4 Juin 2018 h (Jour entier) - 9 Juin 2018 h (Jour entier)

Organisé par : 

Centre d'études et de recherches internationales (CERIUM)

L'adoption de la Déclaration des principes fondamentaux de la justice pour les victimes d'actes criminels et d’abus de pouvoir par l'Assemblée générale des Nations Unies en 1985, a eu une importance monumentale pour la reconnaissance des droits des victimes. Dans une période de cinquante ans, les victimes sont passées d’être des simples témoins des crimes, voir même des objets dans le droit pénal, à être reconnues en tant que personnes devant la loi. La Déclaration a déclenché l'introduction de législations sur les droits des victimes par les gouvernements nationaux, ainsi que par les tribunaux régionaux et internationaux.

Une étape importante de l'évolution des droits des victimes fut l'inclusion de droits spécifiques pour les victimes par le Statut de Rome de la Cour pénale internationale (CPI). La CPI octroi aux victimes le droit à la représentation légale, à la participation et à la réparation. Le principe de complémentarité de la CPI signifie que les crimes internationaux sont en même temps jugés par les tribunaux nationaux, où sont appliquées les chartes nationales concernant les droits des victimes. Outre le tribunal permanent, des cours spéciales, telles que les Chambres extraordinaires des Tribunaux du Cambodge (CETC), ont également inclus les droits des victimes. Bien que chaque instance donne une voix aux victimes d'une manière différente, la participation et la réparation sont des droits clés, étant présents dans les différents contextes. Ces droits peuvent même être retrouvés dans les réponses alternatives aux crimes internationaux, hors du système de justice pénale, telles que les commissions de la vérité. Cela offre une possibilité unique d'étude comparative des victimes et de leurs droits.

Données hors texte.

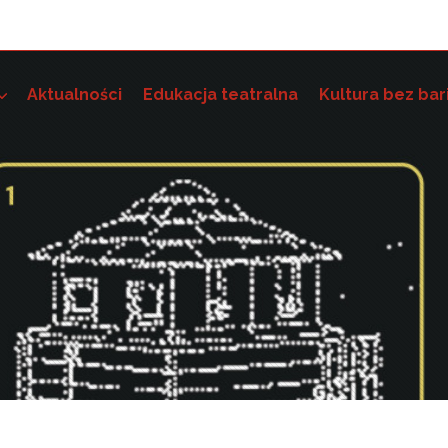
Aktualności
Edukacja teatralna
Kultura bez bar
e szkoleniowo-grantowe
 dostępność instytucji kultury i wdrażania standardów dostę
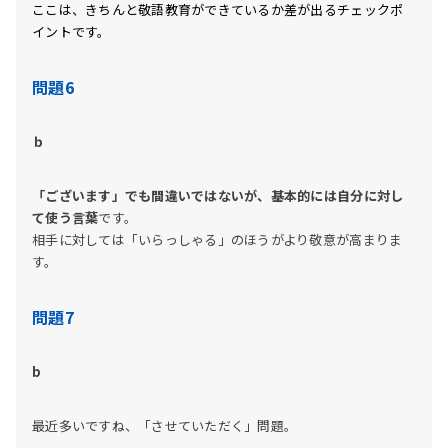
ここは、きちんと敬語教育ができているか差が出るチェックポ
イントです。
問題6
ｂ
「ございます」でも間違いではないが、基本的には自分に対し
て使う言葉
です。
相手に対しては「いらっしゃる」のほうがより敬意が高まりま
す。
問題7
b
最近多いですね、「させていただく」問題。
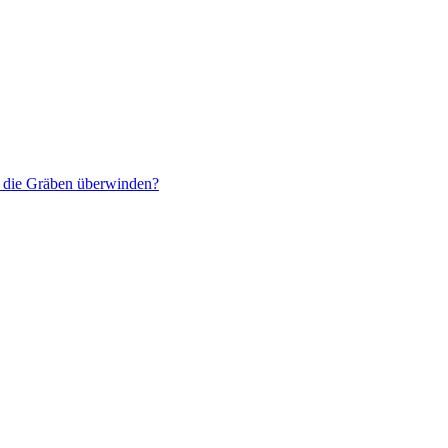
r die Gräben überwinden?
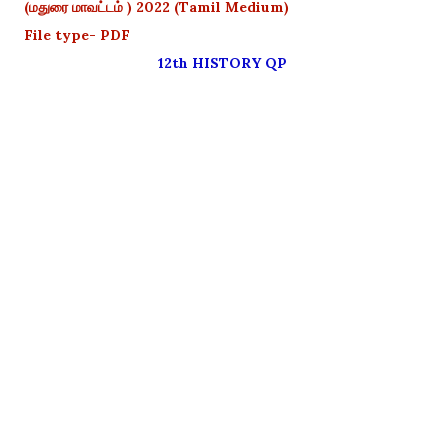
(மதுரை மாவட்டம் ) 2022 (Tamil Medium)
File type- PDF
12th HISTORY QP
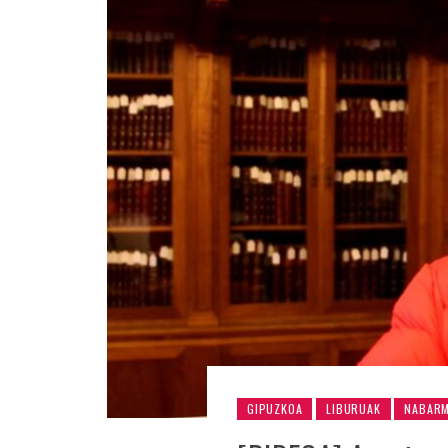
GIPUZKOA
LIBURUAK
NABAR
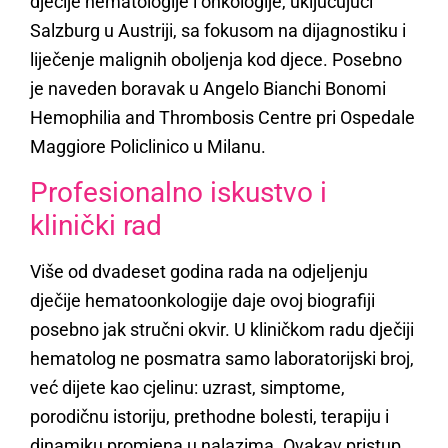
dječije hematologije i onkologije, uključujući
Salzburg u Austriji, sa fokusom na dijagnostiku i
liječenje malignih oboljenja kod djece. Posebno
je naveden boravak u Angelo Bianchi Bonomi
Hemophilia and Thrombosis Centre pri Ospedale
Maggiore Policlinico u Milanu.
Profesionalno iskustvo i
klinički rad
Više od dvadeset godina rada na odjeljenju
dječije hematoonkologije daje ovoj biografiji
posebno jak stručni okvir. U kliničkom radu dječiji
hematolog ne posmatra samo laboratorijski broj,
već dijete kao cjelinu: uzrast, simptome,
porodičnu istoriju, prethodne bolesti, terapiju i
dinamiku promjena u nalazima. Ovakav pristup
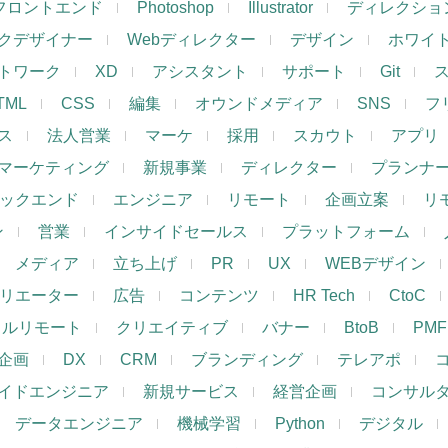
フロントエンド
Photoshop
Illustrator
ディレクショ
クデザイナー
Webディレクター
デザイン
ホワイ
トワーク
XD
アシスタント
サポート
Git
TML
CSS
編集
オウンドメディア
SNS
フ
ス
法人営業
マーケ
採用
スカウト
アプリ
マーケティング
新規事業
ディレクター
プランナ
ックエンド
エンジニア
リモート
企画立案
リ
ン
営業
インサイドセールス
プラットフォーム
メディア
立ち上げ
PR
UX
WEBデザイン
リエーター
広告
コンテンツ
HR Tech
CtoC
フルリモート
クリエイティブ
バナー
BtoB
PMF
企画
DX
CRM
ブランディング
テレアポ
イドエンジニア
新規サービス
経営企画
コンサル
データエンジニア
機械学習
Python
デジタル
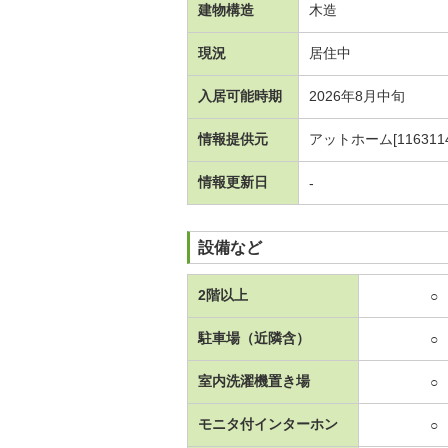
建物構造
木造
現況
居住中
入居可能時期
2026年8月中旬
情報提供元
アットホーム[1163114
情報更新日
-
設備など
2階以上
○
駐車場（近隣含）
○
室内洗濯機置き場
○
モニタ付インターホン
○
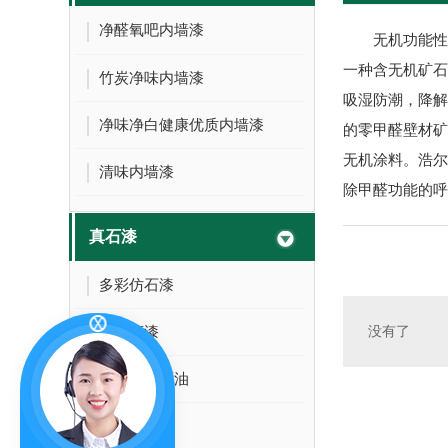
净醛氧吧内墙漆
无机功能性
一种含无机矿石
竹炭净味内墙漆
吸湿防潮，降解
净味净白健康优质内墙漆
的零甲醛壁材矿
无机涂料。浩尔
清味内墙漆
除甲醛功能的呼
真石漆
多彩仿石漆
抗碱底漆
没有了
硅丙罩光面油
真石漆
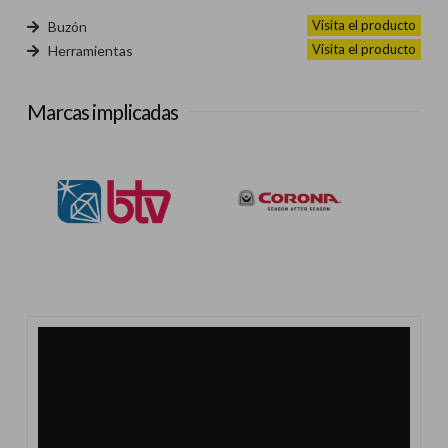
Visita el producto
Buzón
Visita el producto
Herramientas
Marcas implicadas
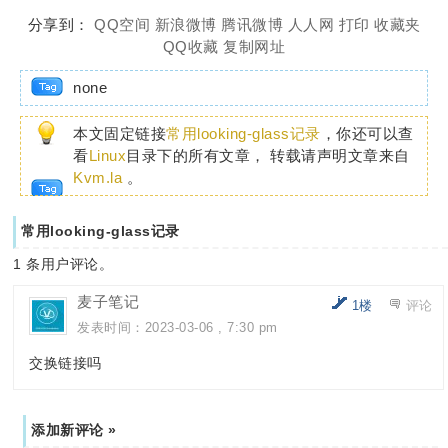
分享到：
QQ空间
新浪微博
腾讯微博
人人网
打印
收藏夹
QQ收藏
复制网址
none
本文固定链接
常用looking-glass记录
，你还可以查
看
Linux
目录下的所有文章， 转载请声明文章来自
Kvm.la
。
常用looking-glass记录
1
条用户评论。
麦子笔记
1楼
评论
发表时间：2023-03-06 , 7:30 pm
交换链接吗
添加新评论 »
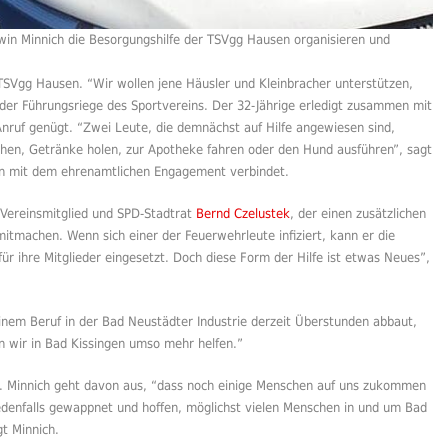
lwin Minnich die Besorgungshilfe der TSVgg Hausen organisieren und
 TSVgg Hausen. “Wir wollen jene Häusler und Kleinbracher unterstützen,
s der Führungsriege des Sportvereins. Der 32-Jährige erledigt zusammen mit
Anruf genügt. “Zwei Leute, die demnächst auf Hilfe angewiesen sind,
ehen, Getränke holen, zur Apotheke fahren oder den Hund ausführen”, sagt
nun mit dem ehrenamtlichen Engagement verbindet.
t Vereinsmitglied und SPD-Stadtrat
Bernd Czelustek
, der einen zusätzlichen
mitmachen. Wenn sich einer der Feuerwehrleute infiziert, kann er die
 ihre Mitglieder eingesetzt. Doch diese Form der Hilfe ist etwas Neues”,
seinem Beruf in der Bad Neustädter Industrie derzeit Überstunden abbaut,
en wir in Bad Kissingen umso mehr helfen.”
. Minnich geht davon aus, “dass noch einige Menschen auf uns zukommen
edenfalls gewappnet und hoffen, möglichst vielen Menschen in und um Bad
t Minnich.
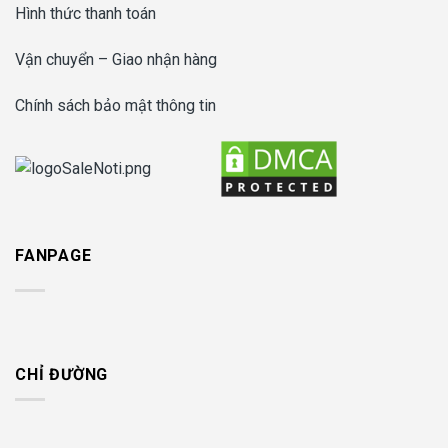
Hình thức thanh toán
Vận chuyển – Giao nhận hàng
Chính sách bảo mật thông tin
FANPAGE
CHỈ ĐƯỜNG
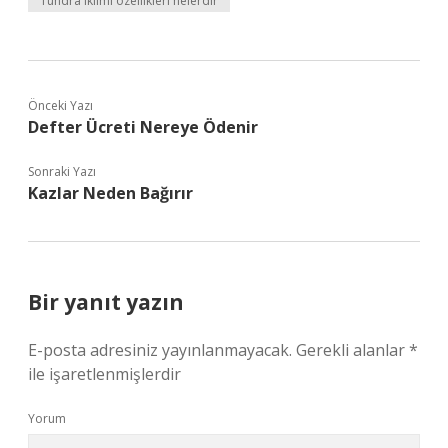
Tundra iklimi özellikleri nelerdir
Önceki Yazı
Defter Ücreti Nereye Ödenir
Sonraki Yazı
Kazlar Neden Bağırır
Bir yanıt yazın
E-posta adresiniz yayınlanmayacak.
Gerekli alanlar
*
ile işaretlenmişlerdir
Yorum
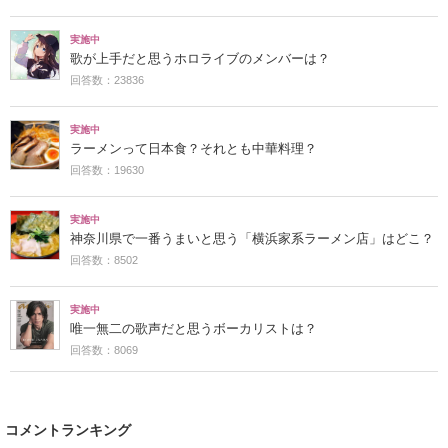
実施中
歌が上手だと思うホロライブのメンバーは？
回答数：23836
実施中
ラーメンって日本食？それとも中華料理？
回答数：19630
実施中
神奈川県で一番うまいと思う「横浜家系ラーメン店」はどこ？
回答数：8502
実施中
唯一無二の歌声だと思うボーカリストは？
回答数：8069
コメントランキング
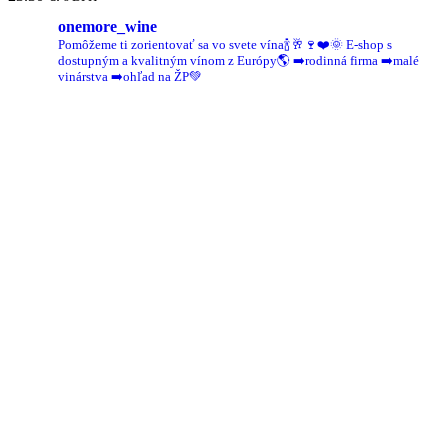
onemore_wine
Pomôžeme ti zorientovať sa vo svete vína🍾🥂🍷❤️🌞
E-shop s
dostupným a kvalitným vínom z Európy🌎
➡️rodinná firma
➡️malé
vinárstva
➡️ohľad na ŽP💚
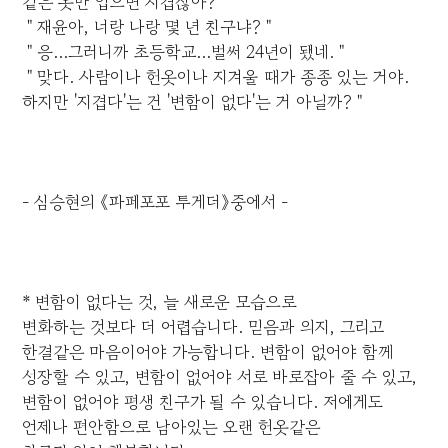
같은 옷만 입으면 지겹잖아?＂
＂재윤아, 너랑 나랑 몇 년 친구냐?＂
＂응...그러니까 초등학교...벌써 24년이 됐네.＂
＂맞다. 사람이나 헌옷이나 지겨울 때가 종종 있는 거야.
하지만 '지겹다'는 건 '변함이 없다'는 거 아닐까?＂
- 심승현의 《파페포포 투게더》중에서 -
* 변함이 없다는 것, 늘 새로운 모습으로
변화하는 것보다 더 어렵습니다. 믿음과 의지, 그리고
한결같은 마음이어야 가능합니다. 변함이 없어야 함께
성장할 수 있고, 변함이 없어야 서로 바로잡아 줄 수 있고,
변함이 없어야 평생 친구가 될 수 있습니다. 저에게도
언제나 편안함으로 남아있는 오랜 헌옷같은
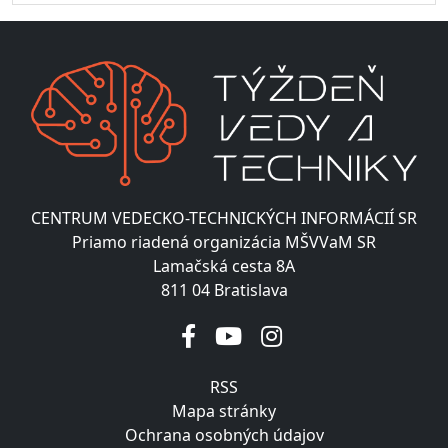
CENTRUM VEDECKO-TECHNICKÝCH INFORMÁCIÍ SR
Priamo riadená organizácia MŠVVaM SR
Lamačská cesta 8A
811 04 Bratislava
RSS
Mapa stránky
Ochrana osobných údajov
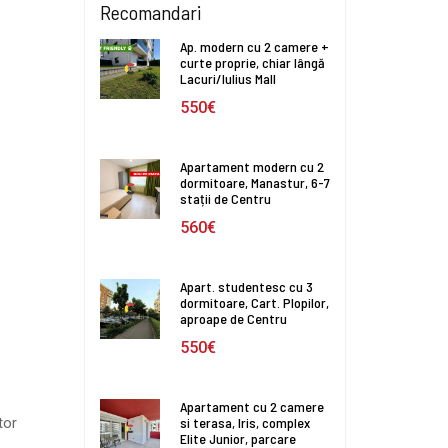
Recomandari
Ap. modern cu 2 camere +
curte proprie, chiar lângă
Lacuri/Iulius Mall
550€
Apartament modern cu 2
dormitoare, Manastur, 6-7
stații de Centru
560€
Apart. studentesc cu 3
dormitoare, Cart. Plopilor,
aproape de Centru
550€
Apartament cu 2 camere
si terasa, Iris, complex
tor
Elite Junior, parcare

Cependant, l'introduction des droits des victimes dans le droit pénal a été très contestée. Beaucoup d'avocats, en particulier ceux qui ont été formés dans la tradition juridique contradictoire, ne reconnaissent pas les victimes en tant que personnes devant la loi. Ils considèrent les victimes comme étant une menace pour l'équilibre ou l'équité du système de justice et, par conséquent, ils insistent sur le besoin de limiter leurs droits dans les procédures de justice pénale. En conséquence, les droits des victimes ont été l'un des sujets les plus contestés dans le droit pénal national et international.

L'aube des droits exécutoires pour les victimes, comme ceux octroyés par la CPI, a créé une nouvelle réalité dans laquelle ceux qui travaillent avec les victimes de crimes internationaux sont de plus en plus obligés de comprendre les besoins et les droits des victimes. Cependant, actuellement, de nombreux étudiants et professionnels, en particulier du droit, ont peu ou pas de formation en victimologie et en droits des victimes. Une telle connaissance est essentielle afin de s'assurer que, au fur et à mesure qu'ils évoluent, les droits des victimes restent liés aux besoins des victimes de crimes internationaux et d’éviter qu'ils se développent dans des concepts juridiques vides, aliénés de la réalité des victimes.